Figure 6 not only provides a snapshot of the thematic diversity in financial institutions’ studies but also highlights critical areas requiring further exploration. The largest cluster (red) is on risk and its impact on bank efficiency, competition, returns and financial stability which indicates the rising interest in risk-adjusted efficiency of financial institutions. The green cluster specifically focuses on technical efficiency, scale, cost efficiency and the effect of ownership on bank efficiency and other financial institutions. The blue cluster focuses on efficiency and performance of financial institutions including risk-taking, identifying DEA as one of the most important methods for efficiency estimation and composite indicators as a new avenue for efficiency studies. Methodological advancements in these areas could support the development of standardised metrics in efficiency estimation, allowing for direct ranking and comparability between financial institutions. The fourth cluster is denoted as yellow and outlines keywords such as determinants of bank efficiency, financial institutions, capital, earnings and cost management as the main topics of several empirical studies. The last cluster is purple and focuses on risk management, insurance, financial crisis and earnings which encompasses the consequences of inadequate risk management during the great financial crisis and more recently the collapse of Silicon Valley Bank.

Figure 6: Thematic map based on the keywords co-occurrence between 138 empirical studies

image6.png

Source: Keyword co-occurrence network of 138 empirical studies using the VOSviewer software 1.6.20 (2024)

By analysing these clusters, researchers can identify leading trends such as the effect of risk management, and emerging methodologies such as DEA BoD model for composite indices construction, paving the way for more comprehensive and comparative research. This thematic map underscores the need for cross-regional studies especially in underrepresented regions (Africa and Latin America) to bridge gaps and achieve a more comprehensive understanding of financial institutions’ efficiency.

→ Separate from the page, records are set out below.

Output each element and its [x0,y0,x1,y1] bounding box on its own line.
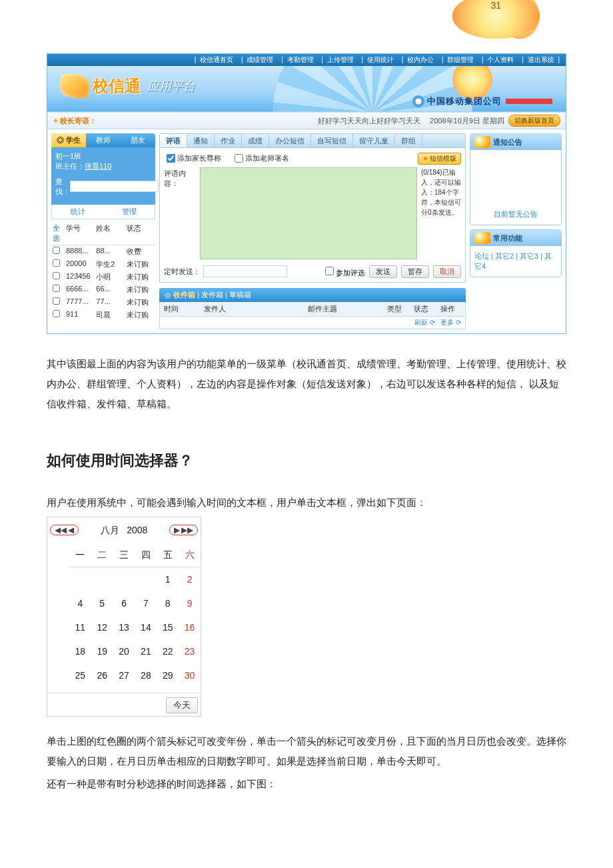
mailbox-tabs: ◎ 收件箱 | 发件箱 | 草稿箱 [159,288,466,302]
sms-template-button[interactable]: 短信模版 [418,153,461,165]
calendar-day[interactable]: 22 [157,639,179,663]
calendar-day[interactable]: 20 [113,639,135,663]
month-label[interactable]: 八月 [101,525,119,535]
link-other3[interactable]: 其它3 [520,252,538,260]
opt-parent-salutation[interactable]: 添加家长尊称 [164,152,221,165]
table-row[interactable]: 7777...77...未订购 [51,296,155,309]
calendar-day[interactable]: 25 [69,663,91,687]
mail-footer: 刷新 ⟳ 更多 ⟳ [159,317,466,329]
table-row[interactable]: 123456小明未订购 [51,271,155,283]
nav-profile[interactable]: | 个人资料 [480,56,518,63]
send-button[interactable]: 发送 [369,265,397,278]
mh-time: 时间 [164,304,204,314]
more-link[interactable]: 更多 ⟳ [440,319,461,326]
find-input[interactable] [70,181,159,192]
tab-homework[interactable]: 作业 [215,134,242,147]
tab-student[interactable]: ◎ 学生 [51,133,86,147]
content-textarea[interactable] [200,167,417,259]
calendar-day[interactable]: 12 [91,615,113,639]
refresh-link[interactable]: 刷新 ⟳ [414,319,435,326]
row-checkbox[interactable] [53,247,60,254]
calendar-day [113,567,135,592]
nav-attendance[interactable]: | 考勤管理 [279,56,317,63]
row-checkbox[interactable] [53,310,60,317]
tab-grades[interactable]: 成绩 [242,134,269,147]
calendar-day[interactable]: 27 [113,663,135,687]
calendar-day[interactable]: 4 [69,591,91,615]
tab-comment[interactable]: 评语 [160,134,187,147]
calendar-day[interactable]: 30 [179,663,201,687]
row-checkbox[interactable] [53,259,60,267]
nav-stats[interactable]: | 使用统计 [360,56,398,63]
tab-teacher[interactable]: 教师 [86,133,121,147]
tab-leftbehind[interactable]: 留守儿童 [353,134,395,147]
tab-outbox[interactable]: 发件箱 [201,291,223,299]
tab-notice[interactable]: 通知 [187,134,215,147]
nav-home[interactable]: | 校信通首页 [193,56,237,63]
nav-upload[interactable]: | 上传管理 [319,56,357,63]
link-other2[interactable]: 其它2 [495,252,514,260]
left-column: ◎ 学生 教师 朋友 初一1班 班主任：张晨110 查找： ✔ 查询 统计 管理 [51,133,155,329]
nav-office[interactable]: | 校内办公 [400,56,438,63]
table-row[interactable]: 6666...66...未订购 [51,283,155,296]
opt-election[interactable]: 参加评选 [322,265,365,278]
calendar-day[interactable]: 13 [113,615,135,639]
calendar-day[interactable]: 8 [157,591,179,615]
switch-version-button[interactable]: 切换新版首页 [508,115,560,127]
next-year-button[interactable]: ▶▶ [181,526,193,534]
teacher-checkbox[interactable] [235,154,243,163]
row-checkbox[interactable] [53,285,60,292]
right-column: 通知公告 目前暂无公告 常用功能 论坛 | 其它2 | 其它3 | 其它4 [470,133,562,329]
tab-group[interactable]: 群组 [395,134,422,147]
cancel-button[interactable]: 取消 [433,265,461,278]
hold-button[interactable]: 暂存 [401,265,429,278]
calendar-day[interactable]: 19 [91,639,113,663]
calendar-day[interactable]: 14 [135,615,157,639]
parent-checkbox[interactable] [167,154,175,163]
calendar-day[interactable]: 6 [113,591,135,615]
link-forum[interactable]: 论坛 [474,252,489,260]
select-all-link[interactable]: 全选 [53,223,63,243]
year-month-next-oval: ▶ ▶▶ [169,525,198,535]
opt-teacher-sign[interactable]: 添加老师署名 [232,152,289,165]
tab-friend[interactable]: 朋友 [121,133,155,147]
table-row[interactable]: 20000学生2未订购 [51,258,155,271]
nav-logout[interactable]: | 退出系统 | [520,56,562,63]
today-button[interactable]: 今天 [166,697,198,713]
dow-sat: 六 [179,543,201,567]
calendar-day[interactable]: 16 [179,615,201,639]
election-checkbox[interactable] [325,267,334,275]
nav-grades[interactable]: | 成绩管理 [239,56,277,63]
calendar-day[interactable]: 11 [69,615,91,639]
teacher-link[interactable]: 张晨110 [85,162,111,170]
calendar-day[interactable]: 23 [179,639,201,663]
row-checkbox[interactable] [53,297,60,305]
calendar-day[interactable]: 26 [91,663,113,687]
table-row[interactable]: 8888...88...收费 [51,245,155,258]
calendar-day[interactable]: 15 [157,615,179,639]
year-label[interactable]: 2008 [127,525,147,535]
calendar-day[interactable]: 7 [135,591,157,615]
schedule-input[interactable] [203,265,287,277]
calendar-day[interactable]: 1 [157,567,179,592]
link-stats[interactable]: 统计 [71,207,85,217]
table-row[interactable]: 911司晨未订购 [51,309,155,321]
calendar-day[interactable]: 2 [179,567,201,592]
tab-office-sms[interactable]: 办公短信 [269,134,311,147]
calendar-day[interactable]: 21 [135,639,157,663]
calendar-day[interactable]: 28 [135,663,157,687]
prev-year-button[interactable]: ◀◀ [55,526,67,534]
row-checkbox[interactable] [53,272,60,279]
calendar-day[interactable]: 9 [179,591,201,615]
next-month-button[interactable]: ▶ [174,526,180,534]
calendar-day[interactable]: 5 [91,591,113,615]
nav-groups[interactable]: | 群组管理 [440,56,478,63]
calendar-day[interactable]: 18 [69,639,91,663]
functions-box: 常用功能 论坛 | 其它2 | 其它3 | 其它4 [470,229,562,277]
link-manage[interactable]: 管理 [122,207,137,217]
calendar-day[interactable]: 29 [157,663,179,687]
tab-draft[interactable]: 草稿箱 [229,291,251,299]
prev-month-button[interactable]: ◀ [68,526,74,534]
tab-inbox[interactable]: 收件箱 [173,291,195,299]
tab-custom-sms[interactable]: 自写短信 [311,134,353,147]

We emphasize the necessity for further research to refine risk measures and their influence on efficiency. While there is no consensus on approaches for estimating efficiency, most common are the intermediation and operating approach. In our SLR, we have identified frequently used variables in accordance with Radojicic et al. (2018). However, debates persist regarding the classification of deposits in banking and claims in insurance. Our final insight is the increasing application of DEA BoD models in developing composite indices for risk management, aimed at evaluating risk-adjusted efficiency. These indices have the potential to yield more accurate results and improve internal assessments of risk management practices.

5. Conclusion

Although numerous studies have synthesized the extensive literature on the efficiency of financial institutions, significant gaps remain in understanding the most utilized theories, methodologies, variables, and research domains. This systematic review further investigates risk-adjusted efficiency and expands comprehension of composite risk management indices, simultaneously elucidating new evidence on precise efficiency estimations. Ongoing challenges, such as the lack of consensus on approaches, methods, and variables, contribute to the heterogeneity observed within the literature. This review determines that parametric (SFA) and non-parametric (DEA) methods are the predominant techniques utilized for efficiency estimation (RQ1). Furthermore, it is anticipated that future developments will increasingly incorporate machine learning (ML) and artificial intelligence (AI) to overcome existing methodological limitations. Although significant progress has been made in the field, numerous challenges remain unresolved, including inconsistencies in the classification of variables, along with insufficient practices and broader considerations such as macroeconomic, environmental, and governance factors. Proxies, including non-performing loans (NPLs), loan loss provisions (LLPs), loan loss reserves (LLRs), capital ratios, and profitability ratios, have gained prominence in financial institutions efficiency studies (RQ2). However, further research is required to explore the practical implementation of these proxies. The growing use of composite indices shows potential for synthesizing complex multidimensional data into accessible metrics that assess risk-adjusted efficiency (RQ3).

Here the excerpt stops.